I think I’ve made my point.
So it may seem like I am obsessed with gluten and everyone should have a free-for-all. Some of you may be thinking, “Wow, I can eat all the pasta and bread I could ever want.”
This is not exactly what I am trying to get at, nor is it the objective of this piece.
- All starchy and non-starchy vegetables: gluten- free.
- All whole fruit: gluten-free.
- All animal proteins: gluten-free.
- All plain dairy: gluten-free.
- All plain/raw nuts and seeds: gluten-free.
- All plant cooking oils: gluten-free.
- Numerous whole grains (e.g., quinoa): gluten-free.
- All plain beans and legumes: gluten-free.
- All herbs and majority of pure ground spices: gluten-free.
Relying on whole foods, unprocessed foods and cooking more often will naturally decrease the amount of gluten in your daily life without you even trying. You think this has benefits? You bet…especially the cooking.

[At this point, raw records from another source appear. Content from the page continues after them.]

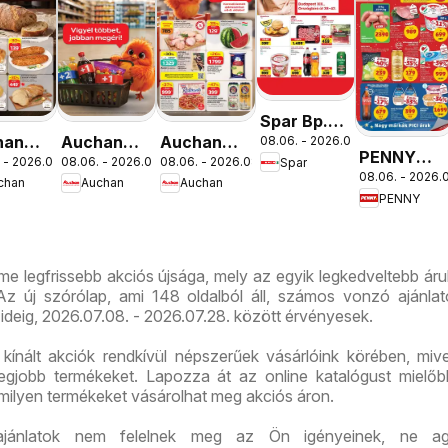
Spar Bp.
han
Auchan
Auchan
08.06. - 2026.08.12.
XIII.
PENNY
 - 2026.08.12.
08.06. - 2026.08.19.
08.06. - 2026.08.12.
Spar
ség
Mennyiségi
Szupermarket
Országbíró
08.06. - 2026.0
aktuális
chan
Auchan
Auchan
lataink
kedvezmény
akciós
út üzlet
PENNY
akciós
ajánlataink
újság
újranyitás
újság
ame legfrissebb akciós újsága, mely az egyik legkedveltebb ár
 új szórólap, ami 148 oldalból áll, számos vonzó ajánlato
ideig, 2026.07.08. - 2026.07.28. között érvényesek.
 kínált akciók rendkívül népszerűek vásárlóink körében, mive
legjobb termékeket. Lapozza át az online katalógust mielő
 milyen termékeket vásárolhat meg akciós áron.
ajánlatok nem felelnek meg az Ön igényeinek, ne ag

In regard to an appropriate amount of gluten in your life, there is nothing wrong with having a piece of bread every now and then. Having a piece of gluten-rich chocolate cake for your birthday is okay. Consuming pasta from your local Italian restaurant is okay.
Again, reframe your thinking into something positive and see what happens.
Adjust your nutrition to focus on the whole food versus just the nutrients within.
Build a healthier relationship with food by getting in the kitchen and trying out new recipes.
Gluten will continue to get the media attention, but don’t let it fool you any longer.